Homecoming 2018

UC students and alumni celebrate UC's homecoming weekend and bicentennial during the homecoming parade on Clifton Avenue on Saturday, October 6, 2018.

Clifton is home to a wide range of restaurants, retail stores, parks and, of course, University of Cincinnati Bearcats. Many UC students choose to live in the Clifton area for the duration of their time in college, both on and off-campus.

Each year, over 80% of incoming freshmen and some upperclassmen choose to stay in residence halls on campus. Those who don’t can opt to stay in university housing apartments like the Deacon, CP Cincy and The Verge, or sign leases to other rental homes and apartments unaffiliated with UC. 

For those who are not native to Cincinnati and are experiencing their first time being away from home, living in Clifton can bring along a lot of new and unique experiences. Particularly for those living in smaller towns, the change of living in a new, urban neighborhood can be drastic. While some may have a hard time adjusting, other students can take the transition in stride.

“So far, I’ve enjoyed living in Clifton,” says first-year architecture student Simone Zingales. “It’s a good mix of the typical college town and the urban environment of downtown Cincinnati.
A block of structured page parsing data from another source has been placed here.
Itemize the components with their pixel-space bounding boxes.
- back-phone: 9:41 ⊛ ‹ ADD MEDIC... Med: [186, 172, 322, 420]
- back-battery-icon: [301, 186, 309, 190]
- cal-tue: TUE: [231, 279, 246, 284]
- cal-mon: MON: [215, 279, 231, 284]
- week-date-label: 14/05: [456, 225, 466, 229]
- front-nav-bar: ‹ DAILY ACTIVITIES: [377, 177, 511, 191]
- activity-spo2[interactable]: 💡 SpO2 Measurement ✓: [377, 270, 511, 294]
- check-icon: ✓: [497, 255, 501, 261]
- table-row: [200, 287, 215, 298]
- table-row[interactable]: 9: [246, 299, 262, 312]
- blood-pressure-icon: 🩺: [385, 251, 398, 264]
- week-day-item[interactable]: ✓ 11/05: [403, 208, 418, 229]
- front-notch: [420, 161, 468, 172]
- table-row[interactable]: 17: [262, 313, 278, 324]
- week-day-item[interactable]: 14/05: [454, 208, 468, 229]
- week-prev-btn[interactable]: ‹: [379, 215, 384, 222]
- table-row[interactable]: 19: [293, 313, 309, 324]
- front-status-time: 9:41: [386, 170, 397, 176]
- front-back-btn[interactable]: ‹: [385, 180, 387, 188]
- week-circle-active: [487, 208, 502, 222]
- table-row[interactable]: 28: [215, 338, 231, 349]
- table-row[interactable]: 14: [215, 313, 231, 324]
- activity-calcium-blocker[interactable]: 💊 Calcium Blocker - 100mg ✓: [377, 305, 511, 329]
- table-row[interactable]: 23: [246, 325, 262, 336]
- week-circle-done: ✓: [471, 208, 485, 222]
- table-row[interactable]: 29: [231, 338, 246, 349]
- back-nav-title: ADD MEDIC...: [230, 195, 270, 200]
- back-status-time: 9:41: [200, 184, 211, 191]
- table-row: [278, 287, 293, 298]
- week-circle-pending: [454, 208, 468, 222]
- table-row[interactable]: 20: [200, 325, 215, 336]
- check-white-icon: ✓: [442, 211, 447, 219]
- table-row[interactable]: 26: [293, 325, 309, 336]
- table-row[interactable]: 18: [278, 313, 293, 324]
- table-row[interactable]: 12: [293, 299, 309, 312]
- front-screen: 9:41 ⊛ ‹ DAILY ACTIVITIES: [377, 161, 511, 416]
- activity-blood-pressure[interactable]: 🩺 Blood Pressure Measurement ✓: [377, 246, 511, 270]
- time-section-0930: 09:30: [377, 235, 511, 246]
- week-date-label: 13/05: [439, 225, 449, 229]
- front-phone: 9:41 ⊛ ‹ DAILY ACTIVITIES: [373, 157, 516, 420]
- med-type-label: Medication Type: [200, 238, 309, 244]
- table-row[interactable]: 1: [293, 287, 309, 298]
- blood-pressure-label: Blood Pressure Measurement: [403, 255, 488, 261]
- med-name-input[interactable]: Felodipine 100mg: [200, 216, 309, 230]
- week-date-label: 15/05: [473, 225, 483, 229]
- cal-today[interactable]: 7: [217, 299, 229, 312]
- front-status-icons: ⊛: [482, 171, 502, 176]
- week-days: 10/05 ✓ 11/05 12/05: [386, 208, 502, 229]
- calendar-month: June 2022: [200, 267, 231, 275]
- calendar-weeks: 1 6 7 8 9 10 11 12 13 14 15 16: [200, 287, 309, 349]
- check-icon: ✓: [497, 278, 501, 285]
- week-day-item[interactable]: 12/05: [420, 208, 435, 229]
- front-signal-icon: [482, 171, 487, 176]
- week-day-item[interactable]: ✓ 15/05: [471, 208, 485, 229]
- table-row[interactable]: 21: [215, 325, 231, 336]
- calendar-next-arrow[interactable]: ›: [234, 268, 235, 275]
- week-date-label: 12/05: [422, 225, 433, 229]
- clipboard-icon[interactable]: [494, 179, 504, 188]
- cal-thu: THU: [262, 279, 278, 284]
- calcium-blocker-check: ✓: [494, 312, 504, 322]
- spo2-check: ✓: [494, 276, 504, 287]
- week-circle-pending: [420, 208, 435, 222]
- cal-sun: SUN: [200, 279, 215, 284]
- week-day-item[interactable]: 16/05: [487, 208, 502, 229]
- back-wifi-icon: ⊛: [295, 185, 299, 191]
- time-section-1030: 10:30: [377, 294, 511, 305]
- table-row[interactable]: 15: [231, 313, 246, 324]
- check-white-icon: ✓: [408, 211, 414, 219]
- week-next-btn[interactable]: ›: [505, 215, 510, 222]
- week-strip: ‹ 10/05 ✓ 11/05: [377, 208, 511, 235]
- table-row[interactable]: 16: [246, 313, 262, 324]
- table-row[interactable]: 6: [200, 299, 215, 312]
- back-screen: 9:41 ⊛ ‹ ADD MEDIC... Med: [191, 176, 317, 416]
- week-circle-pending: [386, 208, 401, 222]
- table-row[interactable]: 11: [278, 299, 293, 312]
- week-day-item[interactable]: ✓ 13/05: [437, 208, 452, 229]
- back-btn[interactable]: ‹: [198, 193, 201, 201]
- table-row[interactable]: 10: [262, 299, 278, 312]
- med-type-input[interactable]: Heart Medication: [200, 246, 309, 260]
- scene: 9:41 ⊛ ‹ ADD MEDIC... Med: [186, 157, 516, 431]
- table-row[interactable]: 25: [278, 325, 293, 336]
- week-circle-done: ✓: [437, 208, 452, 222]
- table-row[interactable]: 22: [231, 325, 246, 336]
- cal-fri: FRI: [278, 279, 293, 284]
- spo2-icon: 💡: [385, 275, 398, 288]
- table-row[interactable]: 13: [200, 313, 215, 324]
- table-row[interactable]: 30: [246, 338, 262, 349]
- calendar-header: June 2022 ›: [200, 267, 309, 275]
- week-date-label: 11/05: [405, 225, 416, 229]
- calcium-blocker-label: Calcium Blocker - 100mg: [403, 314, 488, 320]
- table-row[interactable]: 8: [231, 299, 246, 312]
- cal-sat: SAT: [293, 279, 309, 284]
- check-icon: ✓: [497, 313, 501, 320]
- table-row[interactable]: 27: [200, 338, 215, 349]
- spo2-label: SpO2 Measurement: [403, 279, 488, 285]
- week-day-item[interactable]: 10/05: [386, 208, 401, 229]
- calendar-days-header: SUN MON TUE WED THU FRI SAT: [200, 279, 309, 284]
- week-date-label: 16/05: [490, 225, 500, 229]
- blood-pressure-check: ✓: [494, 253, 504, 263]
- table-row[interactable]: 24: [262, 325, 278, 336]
My hometown is practically the complete opposite of Clifton, but it’s a small town, so I’m happier to be somewhere new.”

Even those who come from larger cities, the change in scenery can still be surprising. Clifton sits outside of downtown Cincinnati but is still a high-traffic area throughout the day.
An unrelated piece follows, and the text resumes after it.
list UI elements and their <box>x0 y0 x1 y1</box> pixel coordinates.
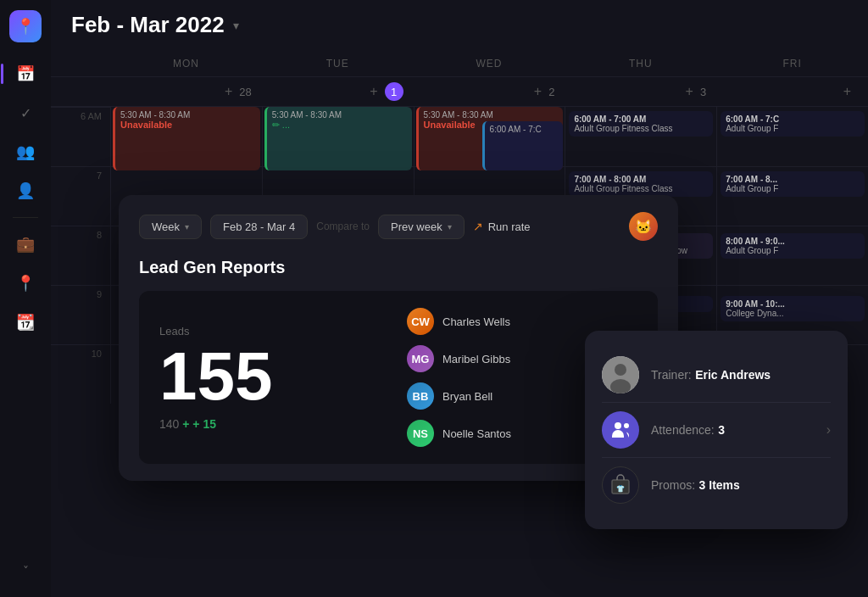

“Living in Clifton has been different than what I was used to,” says second-year communication student Anne Saucier. “I’ve lived in a suburb off of Columbus all my life, so I’m not used to living in the city and all the honking horns.”
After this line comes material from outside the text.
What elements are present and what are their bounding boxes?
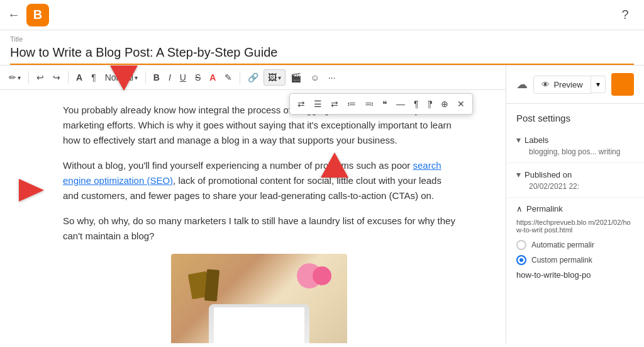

However, despite the changes in scenery that some might experience upon their move into the town, Clifton is still a spot that college students find themselves enjoying being a part of. The neighborhood offers many different restaurants and entertainment venues within walking distance from campus. 

Saucier says that one of the positives of moving to Clifton has been the number of things available to do and that it’s given her a great opportunity to meet people. “Clifton is big, but it’s small enough that I run into people I know wherever I go,” she said.

Despite all this, one cannot ignore the dangers of living in a neighborhood just outside the city. 

“There’s a lot of people with questionable intentions. I have friends in my building or in Clifton that have been robbed, and I personally almost got [attacked] one time,” Saucier said.

Zingales says that she walks around Clifton often and knows there are dangers in the area, so she tries to protect herself as best she can. “Although there are some times when I feel unsafe, I have to be conscious of what’s going on around me,” she said. 

Through both the good and the bad, Clifton is first and foremost home to educational programs at UC, something that many students feel they cannot pass up. 

“As a whole, Clifton has brought me the diversity and architectural aesthetics that I wanted going into my undergraduate education,” said Zingales.